TASK STATEMENT »
Could you repeat, word for word, every line from the one containing "Here is an image. Segment" through the final line of the records below, and nothing else?

DATA TO PROCESS »

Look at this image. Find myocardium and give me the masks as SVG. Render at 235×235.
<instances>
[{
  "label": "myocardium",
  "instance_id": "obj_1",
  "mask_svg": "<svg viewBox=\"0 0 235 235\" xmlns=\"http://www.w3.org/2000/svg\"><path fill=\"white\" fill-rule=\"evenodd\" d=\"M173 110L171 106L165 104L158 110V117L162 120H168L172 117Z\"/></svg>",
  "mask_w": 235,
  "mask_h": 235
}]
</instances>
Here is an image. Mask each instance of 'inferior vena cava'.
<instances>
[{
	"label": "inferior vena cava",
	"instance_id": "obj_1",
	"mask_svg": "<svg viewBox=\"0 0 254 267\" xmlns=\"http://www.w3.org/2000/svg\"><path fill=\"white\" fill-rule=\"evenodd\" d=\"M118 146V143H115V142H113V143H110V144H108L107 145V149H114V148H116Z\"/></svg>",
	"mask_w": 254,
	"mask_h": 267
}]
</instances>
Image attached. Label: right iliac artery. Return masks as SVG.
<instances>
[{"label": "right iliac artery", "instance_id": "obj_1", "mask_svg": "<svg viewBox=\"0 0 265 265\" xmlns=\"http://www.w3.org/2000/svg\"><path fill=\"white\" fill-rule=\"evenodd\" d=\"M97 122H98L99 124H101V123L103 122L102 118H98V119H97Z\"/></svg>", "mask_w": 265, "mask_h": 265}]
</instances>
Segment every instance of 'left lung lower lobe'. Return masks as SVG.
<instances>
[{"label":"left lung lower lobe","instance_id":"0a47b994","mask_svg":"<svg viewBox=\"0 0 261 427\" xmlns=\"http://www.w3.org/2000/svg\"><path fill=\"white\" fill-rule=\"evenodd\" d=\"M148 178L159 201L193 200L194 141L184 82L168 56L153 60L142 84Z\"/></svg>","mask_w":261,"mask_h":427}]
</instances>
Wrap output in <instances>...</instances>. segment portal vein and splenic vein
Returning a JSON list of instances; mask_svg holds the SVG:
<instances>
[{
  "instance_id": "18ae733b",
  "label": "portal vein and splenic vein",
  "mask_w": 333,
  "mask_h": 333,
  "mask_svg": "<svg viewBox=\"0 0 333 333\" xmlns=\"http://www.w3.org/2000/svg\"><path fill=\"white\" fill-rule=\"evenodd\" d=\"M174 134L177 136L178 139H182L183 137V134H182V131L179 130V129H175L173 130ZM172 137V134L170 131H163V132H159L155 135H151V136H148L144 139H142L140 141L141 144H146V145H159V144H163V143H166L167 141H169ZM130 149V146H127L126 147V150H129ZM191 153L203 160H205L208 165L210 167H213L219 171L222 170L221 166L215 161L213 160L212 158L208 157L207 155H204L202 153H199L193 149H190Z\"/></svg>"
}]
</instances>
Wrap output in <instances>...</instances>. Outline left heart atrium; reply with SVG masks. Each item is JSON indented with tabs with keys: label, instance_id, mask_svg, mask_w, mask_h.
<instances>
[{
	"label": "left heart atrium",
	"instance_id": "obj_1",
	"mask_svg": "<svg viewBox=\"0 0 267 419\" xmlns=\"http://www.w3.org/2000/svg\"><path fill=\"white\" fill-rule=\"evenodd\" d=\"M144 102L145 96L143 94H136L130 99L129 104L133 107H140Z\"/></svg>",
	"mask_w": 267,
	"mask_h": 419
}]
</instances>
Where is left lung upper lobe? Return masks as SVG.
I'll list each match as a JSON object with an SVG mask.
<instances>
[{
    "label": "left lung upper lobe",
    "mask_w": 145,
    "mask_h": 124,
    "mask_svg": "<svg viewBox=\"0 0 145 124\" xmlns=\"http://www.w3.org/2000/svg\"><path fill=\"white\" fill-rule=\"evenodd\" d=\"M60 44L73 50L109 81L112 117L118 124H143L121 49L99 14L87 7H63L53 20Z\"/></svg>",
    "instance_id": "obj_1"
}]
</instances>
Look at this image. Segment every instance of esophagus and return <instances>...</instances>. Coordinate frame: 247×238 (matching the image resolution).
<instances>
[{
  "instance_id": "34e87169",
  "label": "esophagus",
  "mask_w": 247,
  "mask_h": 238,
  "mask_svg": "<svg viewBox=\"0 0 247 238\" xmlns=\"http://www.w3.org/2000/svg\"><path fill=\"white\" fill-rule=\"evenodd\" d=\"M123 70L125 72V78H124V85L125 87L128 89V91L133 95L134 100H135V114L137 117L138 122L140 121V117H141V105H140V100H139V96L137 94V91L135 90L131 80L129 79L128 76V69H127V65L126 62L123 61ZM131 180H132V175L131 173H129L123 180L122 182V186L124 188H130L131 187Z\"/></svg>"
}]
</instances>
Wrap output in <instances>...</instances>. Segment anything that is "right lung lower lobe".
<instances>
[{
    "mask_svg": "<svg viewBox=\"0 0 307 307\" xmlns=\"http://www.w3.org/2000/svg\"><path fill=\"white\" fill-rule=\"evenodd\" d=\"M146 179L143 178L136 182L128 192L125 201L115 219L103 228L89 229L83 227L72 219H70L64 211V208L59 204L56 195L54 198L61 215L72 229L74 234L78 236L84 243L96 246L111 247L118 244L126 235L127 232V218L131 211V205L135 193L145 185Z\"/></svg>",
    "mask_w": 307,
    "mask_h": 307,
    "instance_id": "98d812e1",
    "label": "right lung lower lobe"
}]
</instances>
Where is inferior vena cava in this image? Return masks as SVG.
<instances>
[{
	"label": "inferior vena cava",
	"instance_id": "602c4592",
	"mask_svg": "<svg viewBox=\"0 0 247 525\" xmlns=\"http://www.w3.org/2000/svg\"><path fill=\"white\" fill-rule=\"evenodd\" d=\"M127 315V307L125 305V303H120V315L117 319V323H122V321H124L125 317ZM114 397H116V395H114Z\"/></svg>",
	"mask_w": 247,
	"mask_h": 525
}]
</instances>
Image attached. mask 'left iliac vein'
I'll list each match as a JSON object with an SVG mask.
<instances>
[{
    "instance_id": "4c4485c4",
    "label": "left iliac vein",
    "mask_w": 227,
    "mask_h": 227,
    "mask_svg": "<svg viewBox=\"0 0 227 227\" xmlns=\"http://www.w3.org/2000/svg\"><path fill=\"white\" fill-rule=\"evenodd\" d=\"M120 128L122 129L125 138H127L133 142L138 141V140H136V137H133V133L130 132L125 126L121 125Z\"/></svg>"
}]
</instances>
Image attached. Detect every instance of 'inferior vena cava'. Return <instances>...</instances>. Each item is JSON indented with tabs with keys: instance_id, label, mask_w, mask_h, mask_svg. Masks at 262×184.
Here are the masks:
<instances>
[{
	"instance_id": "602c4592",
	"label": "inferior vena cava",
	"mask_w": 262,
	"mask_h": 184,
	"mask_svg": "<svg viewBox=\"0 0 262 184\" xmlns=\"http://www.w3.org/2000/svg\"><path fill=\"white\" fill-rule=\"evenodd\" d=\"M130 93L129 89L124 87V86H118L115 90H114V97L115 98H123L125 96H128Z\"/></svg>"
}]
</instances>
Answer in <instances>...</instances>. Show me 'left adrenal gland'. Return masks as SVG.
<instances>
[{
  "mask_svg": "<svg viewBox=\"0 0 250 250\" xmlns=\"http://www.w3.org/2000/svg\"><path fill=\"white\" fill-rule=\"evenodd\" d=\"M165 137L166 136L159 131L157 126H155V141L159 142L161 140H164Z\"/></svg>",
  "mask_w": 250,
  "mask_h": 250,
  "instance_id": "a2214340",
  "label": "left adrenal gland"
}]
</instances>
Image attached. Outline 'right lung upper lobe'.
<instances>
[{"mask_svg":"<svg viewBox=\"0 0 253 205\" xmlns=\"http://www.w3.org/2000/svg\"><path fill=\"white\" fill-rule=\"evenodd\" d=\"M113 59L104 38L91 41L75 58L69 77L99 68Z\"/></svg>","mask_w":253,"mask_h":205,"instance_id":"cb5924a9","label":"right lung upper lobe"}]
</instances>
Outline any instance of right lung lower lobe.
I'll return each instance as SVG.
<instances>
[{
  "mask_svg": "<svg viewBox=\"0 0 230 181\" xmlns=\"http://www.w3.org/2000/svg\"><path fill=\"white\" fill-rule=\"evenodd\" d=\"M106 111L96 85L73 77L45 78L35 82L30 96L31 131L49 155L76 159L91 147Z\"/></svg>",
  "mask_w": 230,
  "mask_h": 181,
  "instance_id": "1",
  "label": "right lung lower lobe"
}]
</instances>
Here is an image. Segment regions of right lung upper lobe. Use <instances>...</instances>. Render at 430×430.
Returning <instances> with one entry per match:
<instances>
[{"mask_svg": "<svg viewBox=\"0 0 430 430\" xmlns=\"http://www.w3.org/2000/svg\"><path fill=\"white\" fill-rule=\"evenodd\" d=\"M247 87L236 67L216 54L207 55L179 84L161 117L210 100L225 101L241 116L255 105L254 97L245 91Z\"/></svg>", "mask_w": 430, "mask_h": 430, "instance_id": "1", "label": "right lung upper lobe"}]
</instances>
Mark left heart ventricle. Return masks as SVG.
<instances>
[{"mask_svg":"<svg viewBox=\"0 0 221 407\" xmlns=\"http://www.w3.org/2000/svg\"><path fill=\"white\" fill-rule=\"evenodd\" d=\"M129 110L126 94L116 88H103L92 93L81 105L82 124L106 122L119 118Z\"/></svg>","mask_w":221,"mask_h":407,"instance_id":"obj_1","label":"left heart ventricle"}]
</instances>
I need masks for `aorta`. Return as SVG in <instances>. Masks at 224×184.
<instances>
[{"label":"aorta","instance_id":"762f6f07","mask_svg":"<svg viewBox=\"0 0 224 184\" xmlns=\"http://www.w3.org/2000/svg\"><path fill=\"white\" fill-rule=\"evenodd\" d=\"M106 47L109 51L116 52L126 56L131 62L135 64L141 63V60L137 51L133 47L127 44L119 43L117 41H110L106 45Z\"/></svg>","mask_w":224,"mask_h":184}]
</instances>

RESPONSE BOX »
Here is an image. Segment regions of right lung upper lobe. Use <instances>...</instances>. Render at 430×430.
Returning <instances> with one entry per match:
<instances>
[{"mask_svg": "<svg viewBox=\"0 0 430 430\" xmlns=\"http://www.w3.org/2000/svg\"><path fill=\"white\" fill-rule=\"evenodd\" d=\"M247 87L236 67L216 54L207 55L179 84L161 117L210 100L225 101L241 116L255 105L254 97L245 91Z\"/></svg>", "mask_w": 430, "mask_h": 430, "instance_id": "1", "label": "right lung upper lobe"}]
</instances>
Mark left heart ventricle. Return masks as SVG.
<instances>
[{"mask_svg":"<svg viewBox=\"0 0 221 407\" xmlns=\"http://www.w3.org/2000/svg\"><path fill=\"white\" fill-rule=\"evenodd\" d=\"M129 110L126 94L116 88H103L92 93L81 105L82 124L106 122L119 118Z\"/></svg>","mask_w":221,"mask_h":407,"instance_id":"obj_1","label":"left heart ventricle"}]
</instances>
I need masks for `aorta`. Return as SVG in <instances>. Masks at 224×184.
<instances>
[{"label":"aorta","instance_id":"762f6f07","mask_svg":"<svg viewBox=\"0 0 224 184\" xmlns=\"http://www.w3.org/2000/svg\"><path fill=\"white\" fill-rule=\"evenodd\" d=\"M106 47L109 51L116 52L126 56L131 62L135 64L141 63V60L137 51L133 47L127 44L119 43L117 41H110L106 45Z\"/></svg>","mask_w":224,"mask_h":184}]
</instances>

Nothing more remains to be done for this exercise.